■ **What needs to be done**: With both ends included, repeat exactly the lines of the entries below from the one containing "insbesondere bei Nichtzahlung des fälligen" down to the one containing "Ware heraus zu verlangen und behält sich den", and no others.

(Collected data)
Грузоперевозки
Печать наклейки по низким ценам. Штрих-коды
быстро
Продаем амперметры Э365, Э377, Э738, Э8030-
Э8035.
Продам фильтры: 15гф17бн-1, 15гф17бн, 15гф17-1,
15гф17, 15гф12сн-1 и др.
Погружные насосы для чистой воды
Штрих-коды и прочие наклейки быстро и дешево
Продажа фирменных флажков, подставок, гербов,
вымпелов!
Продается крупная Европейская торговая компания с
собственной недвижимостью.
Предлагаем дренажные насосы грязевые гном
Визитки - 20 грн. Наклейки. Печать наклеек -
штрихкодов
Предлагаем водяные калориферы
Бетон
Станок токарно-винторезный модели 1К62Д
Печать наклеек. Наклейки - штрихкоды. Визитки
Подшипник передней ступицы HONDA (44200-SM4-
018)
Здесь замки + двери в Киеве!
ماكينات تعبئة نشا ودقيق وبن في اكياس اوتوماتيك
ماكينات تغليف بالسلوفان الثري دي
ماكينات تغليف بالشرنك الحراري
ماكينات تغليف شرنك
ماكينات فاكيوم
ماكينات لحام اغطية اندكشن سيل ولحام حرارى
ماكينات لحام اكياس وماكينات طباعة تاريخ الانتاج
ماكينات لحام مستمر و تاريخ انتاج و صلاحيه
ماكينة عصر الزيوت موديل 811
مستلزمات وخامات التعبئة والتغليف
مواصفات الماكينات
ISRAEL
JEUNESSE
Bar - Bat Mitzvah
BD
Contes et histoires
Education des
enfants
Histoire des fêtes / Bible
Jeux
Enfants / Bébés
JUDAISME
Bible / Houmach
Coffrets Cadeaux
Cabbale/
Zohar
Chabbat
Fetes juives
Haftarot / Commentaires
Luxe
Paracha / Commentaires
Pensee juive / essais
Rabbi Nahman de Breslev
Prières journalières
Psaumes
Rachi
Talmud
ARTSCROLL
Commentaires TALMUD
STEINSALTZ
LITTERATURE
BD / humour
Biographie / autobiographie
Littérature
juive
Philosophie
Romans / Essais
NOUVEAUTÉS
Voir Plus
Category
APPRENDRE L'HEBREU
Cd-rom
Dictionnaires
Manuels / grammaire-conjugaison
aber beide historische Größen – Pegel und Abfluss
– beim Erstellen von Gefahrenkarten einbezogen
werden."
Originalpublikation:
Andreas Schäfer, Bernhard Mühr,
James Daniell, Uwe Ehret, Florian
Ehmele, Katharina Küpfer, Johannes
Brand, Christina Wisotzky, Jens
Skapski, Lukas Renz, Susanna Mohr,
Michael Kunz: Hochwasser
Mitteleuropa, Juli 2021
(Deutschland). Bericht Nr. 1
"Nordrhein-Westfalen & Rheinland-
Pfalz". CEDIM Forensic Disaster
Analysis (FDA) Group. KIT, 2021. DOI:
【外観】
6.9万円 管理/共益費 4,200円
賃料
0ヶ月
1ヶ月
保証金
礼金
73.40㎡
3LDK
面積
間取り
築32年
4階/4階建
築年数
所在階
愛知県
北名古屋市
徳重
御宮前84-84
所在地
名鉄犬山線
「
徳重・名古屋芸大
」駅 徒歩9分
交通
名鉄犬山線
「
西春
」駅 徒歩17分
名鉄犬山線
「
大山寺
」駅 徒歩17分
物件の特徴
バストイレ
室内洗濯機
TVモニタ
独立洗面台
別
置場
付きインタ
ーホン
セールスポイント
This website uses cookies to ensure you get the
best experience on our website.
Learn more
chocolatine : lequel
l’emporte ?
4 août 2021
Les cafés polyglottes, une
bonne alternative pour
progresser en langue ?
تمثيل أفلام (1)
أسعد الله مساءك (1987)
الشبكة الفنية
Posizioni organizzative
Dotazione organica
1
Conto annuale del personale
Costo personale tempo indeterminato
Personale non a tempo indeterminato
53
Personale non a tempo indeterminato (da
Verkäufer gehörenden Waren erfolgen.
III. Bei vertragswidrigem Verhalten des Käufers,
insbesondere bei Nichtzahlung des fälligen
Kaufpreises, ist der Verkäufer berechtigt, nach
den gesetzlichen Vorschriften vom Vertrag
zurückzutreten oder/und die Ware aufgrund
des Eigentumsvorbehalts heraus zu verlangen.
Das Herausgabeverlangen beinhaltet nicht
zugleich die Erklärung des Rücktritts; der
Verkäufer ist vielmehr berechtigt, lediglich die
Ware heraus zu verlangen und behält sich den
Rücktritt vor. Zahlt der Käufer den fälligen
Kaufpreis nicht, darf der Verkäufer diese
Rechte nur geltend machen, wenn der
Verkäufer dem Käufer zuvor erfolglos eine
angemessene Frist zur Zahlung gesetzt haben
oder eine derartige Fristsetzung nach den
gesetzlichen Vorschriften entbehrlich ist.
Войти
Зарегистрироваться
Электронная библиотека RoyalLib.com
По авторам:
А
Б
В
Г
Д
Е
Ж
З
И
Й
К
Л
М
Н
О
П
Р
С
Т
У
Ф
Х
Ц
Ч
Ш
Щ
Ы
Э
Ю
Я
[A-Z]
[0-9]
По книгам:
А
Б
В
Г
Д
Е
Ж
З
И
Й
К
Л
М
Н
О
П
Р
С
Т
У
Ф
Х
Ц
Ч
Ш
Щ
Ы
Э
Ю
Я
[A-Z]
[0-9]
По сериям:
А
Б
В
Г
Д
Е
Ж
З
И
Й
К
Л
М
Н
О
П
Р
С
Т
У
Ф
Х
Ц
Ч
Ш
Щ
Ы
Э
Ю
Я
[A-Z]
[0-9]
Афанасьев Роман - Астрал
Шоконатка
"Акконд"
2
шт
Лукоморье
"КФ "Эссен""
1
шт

■ **Task response**:
insbesondere bei Nichtzahlung des fälligen
Kaufpreises, ist der Verkäufer berechtigt, nach
den gesetzlichen Vorschriften vom Vertrag
zurückzutreten oder/und die Ware aufgrund
des Eigentumsvorbehalts heraus zu verlangen.
Das Herausgabeverlangen beinhaltet nicht
zugleich die Erklärung des Rücktritts; der
Verkäufer ist vielmehr berechtigt, lediglich die
Ware heraus zu verlangen und behält sich den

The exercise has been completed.